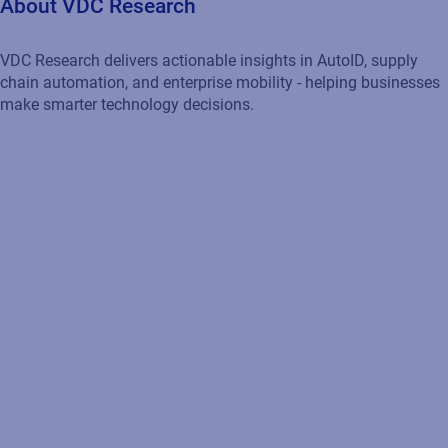
About VDC Research
VDC Research delivers actionable insights in AutoID, supply
chain automation, and enterprise mobility - helping businesses
make smarter technology decisions.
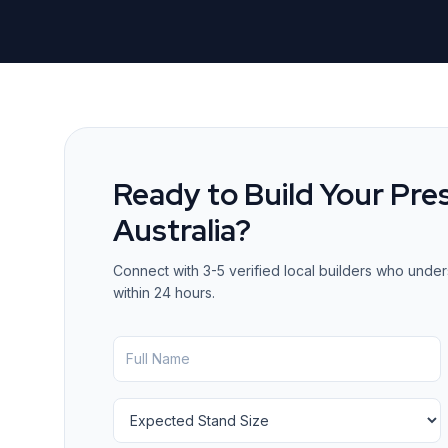
Ready to Build Your Pre
Australia
?
Connect with 3-5 verified local builders who under
within 24 hours.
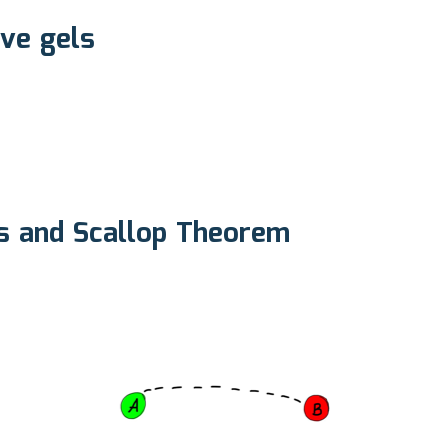
ive gels
xis and Scallop Theorem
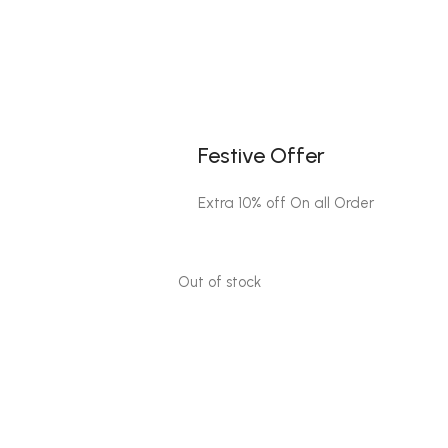
Festive Offer
Extra 10% off On all Order
Out of stock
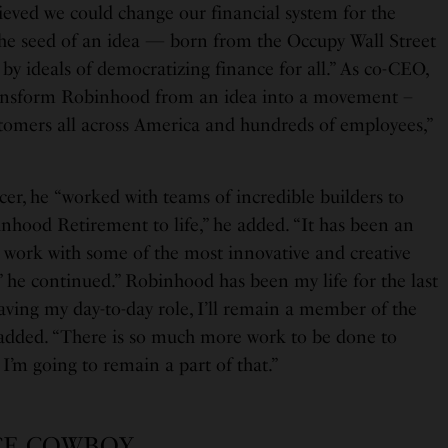
ieved we could change our financial system for the
“the seed of an idea — born from the Occupy Wall Street
y ideals of democratizing finance for all.” As co-CEO,
ansform Robinhood from an idea into a movement –
stomers all across America and hundreds of employees,”
icer, he “worked with teams of incredible builders to
inhood Retirement to life,” he added. “It has been an
o work with some of the most innovative and creative
,” he continued.” Robinhood has been my life for the last
aving my day-to-day role, I’ll remain a member of the
 added. “There is so much more work to be done to
 I’m going to remain a part of that.”
CE COWBOY…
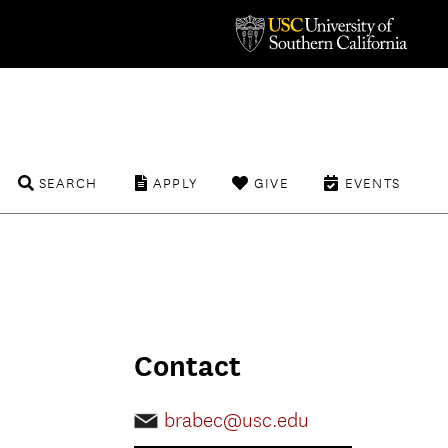
SEARCH
APPLY
GIVE
EVENTS
Contact
brabec@usc.edu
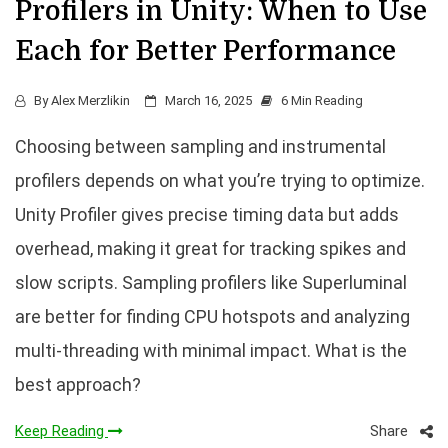
Profilers in Unity: When to Use
Each for Better Performance
By
Alex Merzlikin
March 16, 2025
6 Min Reading
Choosing between sampling and instrumental
profilers depends on what you’re trying to optimize.
Unity Profiler gives precise timing data but adds
overhead, making it great for tracking spikes and
slow scripts. Sampling profilers like Superluminal
are better for finding CPU hotspots and analyzing
multi-threading with minimal impact. What is the
best approach?
Share
Keep Reading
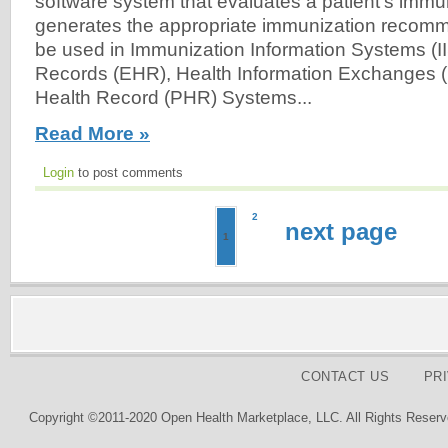
software system that evaluates a patient's immu
generates the appropriate immunization recom
be used in Immunization Information Systems (II
Records (EHR), Health Information Exchanges (
Health Record (PHR) Systems...
Read More »
Login
to post comments
2
next page
1
CONTACT US
PR
Copyright ©2011-2020 Open Health Marketplace, LLC. All Rights Reserv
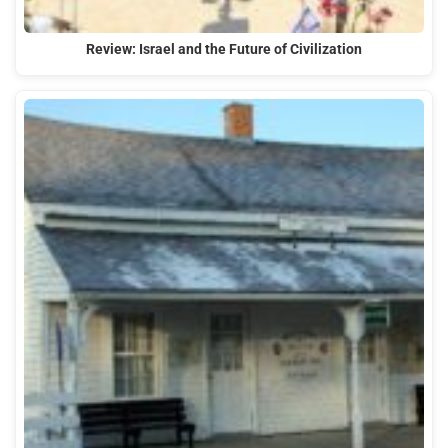
Review: Israel and the Future of Civilization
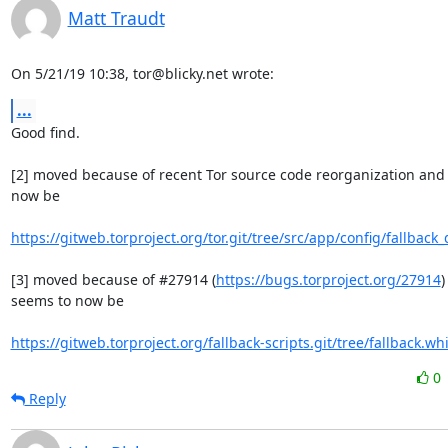
Matt Traudt
On 5/21/19 10:38, tor@blicky.net wrote:
...
Good find.

[2] moved because of recent Tor source code reorganization and 
now be

https://gitweb.torproject.org/tor.git/tree/src/app/config/fallback_
[3] moved because of #27914 (
https://bugs.torproject.org/27914
)
seems to now be

https://gitweb.torproject.org/fallback-scripts.git/tree/fallback.whi
0
Reply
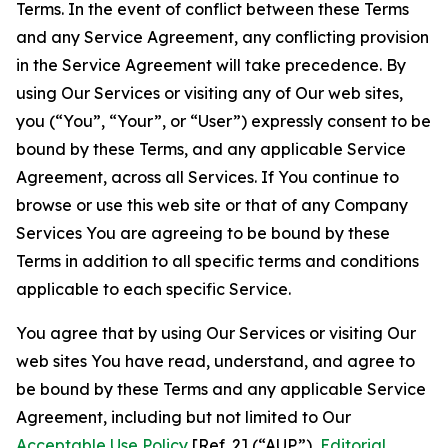
Terms. In the event of conflict between these Terms
and any Service Agreement, any conflicting provision
in the Service Agreement will take precedence. By
using Our Services or visiting any of Our web sites,
you (“You”, “Your”, or “User”) expressly consent to be
bound by these Terms, and any applicable Service
Agreement, across all Services. If You continue to
browse or use this web site or that of any Company
Services You are agreeing to be bound by these
Terms in addition to all specific terms and conditions
applicable to each specific Service.
You agree that by using Our Services or visiting Our
web sites You have read, understand, and agree to
be bound by these Terms and any applicable Service
Agreement, including but not limited to Our
Acceptable Use Policy
[Ref. 2] (“AUP”),
Editorial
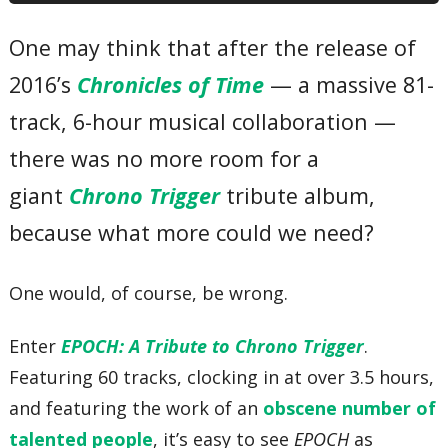
07 – Secret of the Forest
08 – Strange Occurences
One may think that after the release of
09 – Yearnings of the Wind
10 – Frog’s Theme and Variation
2016’s
Chronicles of Time
— a massive 81-
11 – The Trial
12 – The Hidden Truth
13 – Those Without the Will to Live
track, 6-hour musical collaboration —
14 – AIN’T NOTHIN’ FASTER THAN JOHNNY ROBO
15 – Lab 16 Ruins
there was no more room for a
16 – Swinging In The Sewers
17 – Fanfare Funk
giant
Chrono Trigger
tribute album,
18 – Robo’s Theme
19 – Perilous Underground Factory
because what more could we need?
20 – Boss Battle 1
21 – Sealed Door
22 – Epoch -Wings of Time-
One would, of course, be wrong.
23 – Band of Time
24 – Jolly Ol’ Spekkio
25 – Wayfarer
Enter
EPOCH: A Tribute to Chrono Trigger
.
26 – A Distant Promise
27 – Light of Silence
Featuring 60 tracks, clocking in at over 3.5 hours,
28 – Guardia 1st Infantry Band
29 – The Summoning Circle
and featuring the work of an
obscene number of
30 – Corridors Of The Mind
talented people
, it’s easy to see
EPOCH
as
31 – How Deep is the Ocean Palace?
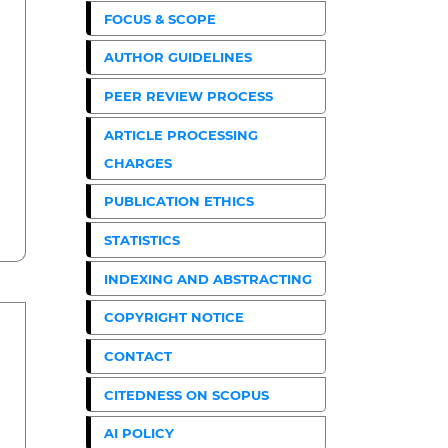
FOCUS & SCOPE
AUTHOR GUIDELINES
PEER REVIEW PROCESS
ARTICLE PROCESSING
CHARGES
PUBLICATION ETHICS
STATISTICS
INDEXING AND ABSTRACTING
COPYRIGHT NOTICE
CONTACT
CITEDNESS ON SCOPUS
AI POLICY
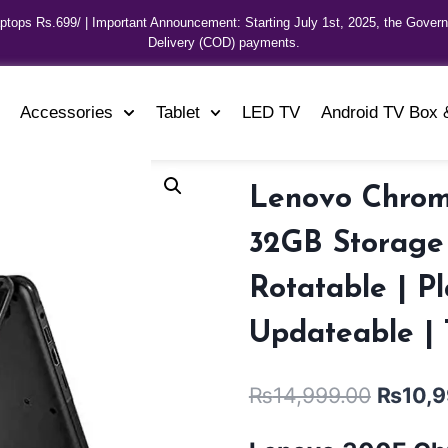
aptops Rs.699/ | Important Announcement: Starting July 1st, 2025, the Gover
Delivery (COD) payments.
Accessories
Tablet
LED TV
Android TV Box 
Lenovo Chrom
32GB Storage |
Rotatable | P
Updateable |
₨
14,999.00
₨
10,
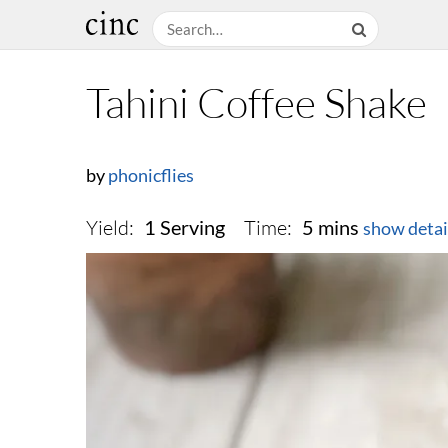
Tahini Coffee Shake
by
phonicflies
Yield:
Time:
1 Serving
5 mins
show detai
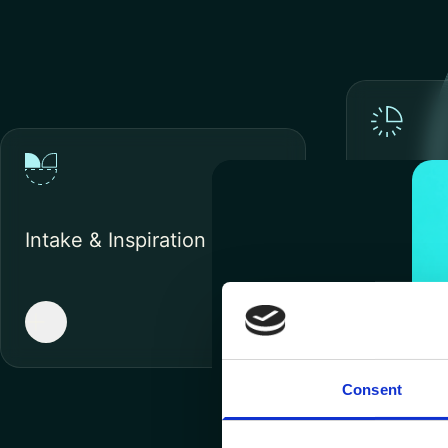
Impleme
Proof o
Intake & Inspiration
Consent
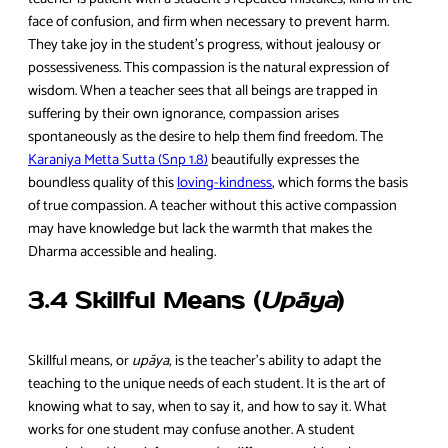
face of confusion, and firm when necessary to prevent harm.
They take joy in the student’s progress, without jealousy or
possessiveness. This compassion is the natural expression of
wisdom. When a teacher sees that all beings are trapped in
suffering by their own ignorance, compassion arises
spontaneously as the desire to help them find freedom. The
Karaniya Metta Sutta (Snp 1.8)
beautifully expresses the
boundless quality of this
loving-kindness
, which forms the basis
of true compassion. A teacher without this active compassion
may have knowledge but lack the warmth that makes the
Dharma accessible and healing.
3.4 Skillful Means (
Upāya
)
Skillful means, or
upāya
, is the teacher’s ability to adapt the
teaching to the unique needs of each student. It is the art of
knowing what to say, when to say it, and how to say it. What
works for one student may confuse another. A student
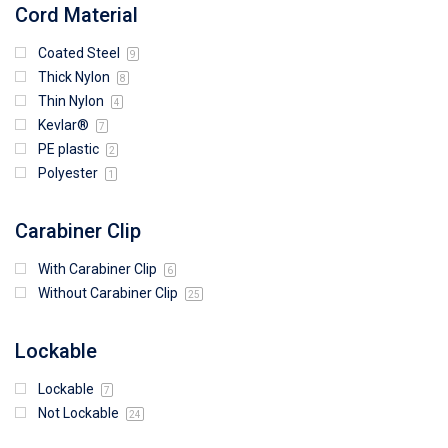
Cord Material
Coated Steel
9
Thick Nylon
8
Thin Nylon
4
Kevlar®
7
PE plastic
2
Polyester
1
Carabiner Clip
With Carabiner Clip
6
Without Carabiner Clip
25
Lockable
Lockable
7
Not Lockable
24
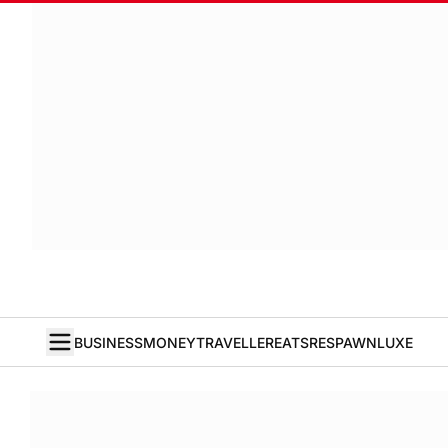
BUSINESS
MONEY
TRAVELLER
EATS
RESPAWN
LUXE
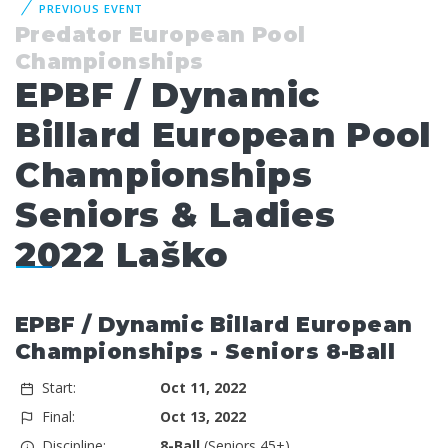
PREVIOUS EVENT
Predator European Pool
Championships
EPBF / Dynamic
Billard European Pool
Championships
Seniors & Ladies
2022 Laško
EPBF / Dynamic Billard European
Championships - Seniors 8-Ball
Start:
Oct 11, 2022
Final:
Oct 13, 2022
Discipline:
8-Ball
(Seniors 45+)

*Task description*
In the material above, how many lines hold the word "Band"? Say only the number.

*Response*
2